We landed at the Beijing Capital International Airport at 5:30 pm, and getting out of Chinese customs felt faster than the TSA at O’hare. Happy to be here, we raced towards our family with uncontainable excitement.

Waiting for us at home were some traditional New Year’s treats from Dao Xiang Cun, one of China’s Time- honored Brands. This title is reserved for culturally significant shops and Dao Xiang Cun’s rich, nostalgic flavor has never let me down.

Our table spread ranged from candied fried dough to sticky rice with red beans, and even hawthorn berry pudding. These snacks were so sought after that my aunt and uncle waited one and a half hours in line for them.  

A full tea table of traditional Chinese New Year snacks is set. All of these snacks come from Dao Xiang Cun, a Time-honored Brand that has been making them for over 200 years.

Bellies full, we went to sleep with a busy day ahead of us tomorrow!


Feb 7 

The 28th of the lunar calendar’s 12th month is one of the last days before people start heading home. Beijing itself is said to have 10 million of its 25 million-person population returning home to various provinces, so there’s rarely any traffic. 

Most importantly, a lot of small businesses were closing. Thus, we rushed to get ready for our big family portrait before the studio closed. The last time we took one, I was six years old, so this time it had to be good (my best justification for the four hours we spent at the salon).

The studio had us try two sets of outfits they had and did our makeup. All things said and done, it took us from 2 p.m. until 6:30 p.m. before we could head over to dinner.

A photo of me with my grandparents when I was 6 years old (top) and now 18 years old (bottom) during our family portrait. Can you spot the difference?

Feb 8

Jet lag was starting to wear off, so I was actually able to help make breakfast. I’ve come to realize I’m slow at peeling apples—as the youngest in the family, my grandparents and parents have always peeled apples for me, or I eat them with the peel. 

I went with my cousin to visit the Douyin headquarters, also known as TikTok in the United States. On the Chinese app, my cousin works as an augmented reality 3D artist to make cool filters. 

I wasn’t able to take pictures for security reasons, but it was actually a pretty pleasant tech space. Think of the PWC, with the gym and delicious snacks everywhere. 

My badge to get in, which was the only photo I took. Overall, the office space was charming with lots of TikTok logos everywhere.

What was really great was that there was a mall open to the public right under the TikTok building I was in. We had Dorayaki, the signature treat of cartoon robocat Doraemon, and Xicha, one of China’s most famous milk tea stores, while we waited for my cousin to finish work that day.

After eating a huge meal outside, we finally got to the real deal back at home — playing cards. It’s not a lot to buy in, but with many rounds, I was able to pull off a decent snack haul.


Feb 9 

Today is New Year’s Eve! In Chinese culture, you’re not allowed to make changes on New Year’s Day. Some believe it’s because it forebodes big changes in your life for the following year or you could also be sweeping away any fortune. Nonetheless, everything must be taken care of today including cleaning your house and doing laundry. 

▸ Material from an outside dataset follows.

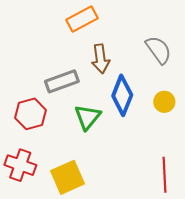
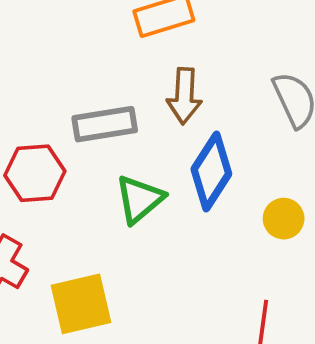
yellow circle: (164, 102) -> (284, 219), moved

With things looking good, we began putting up all the decorations in order to bring in luck to our household. 

Hanging up dragons for the Year of the Dragon on our main door. One of the many well wishes people say is to hope the Year of the Dragon is as smooth as a dragon flies across the sky.

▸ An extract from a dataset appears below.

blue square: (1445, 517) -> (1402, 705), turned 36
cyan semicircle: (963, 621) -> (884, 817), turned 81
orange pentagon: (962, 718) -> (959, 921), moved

For lunch, we ate a specially-pressed noodle outside called Helan noodles. They used to be hand-pressed before machines were introduced, but the flavor is still as great as ever. Paired with lamb skewers and Beibingyang (somewhat like Fanta), the textures and combinations were something to behold.

A fulfilling meal people from all walks of life come to enjoy. All together, the flavors of old and new complement each other well.

Going back, we made it in time for the national Chinese New Year Gala full of slapstick comedy and music for audiences of all ages. We’ll be eating dinner now so I’ll have to bid you farewell. Happy Lunar New Year’s!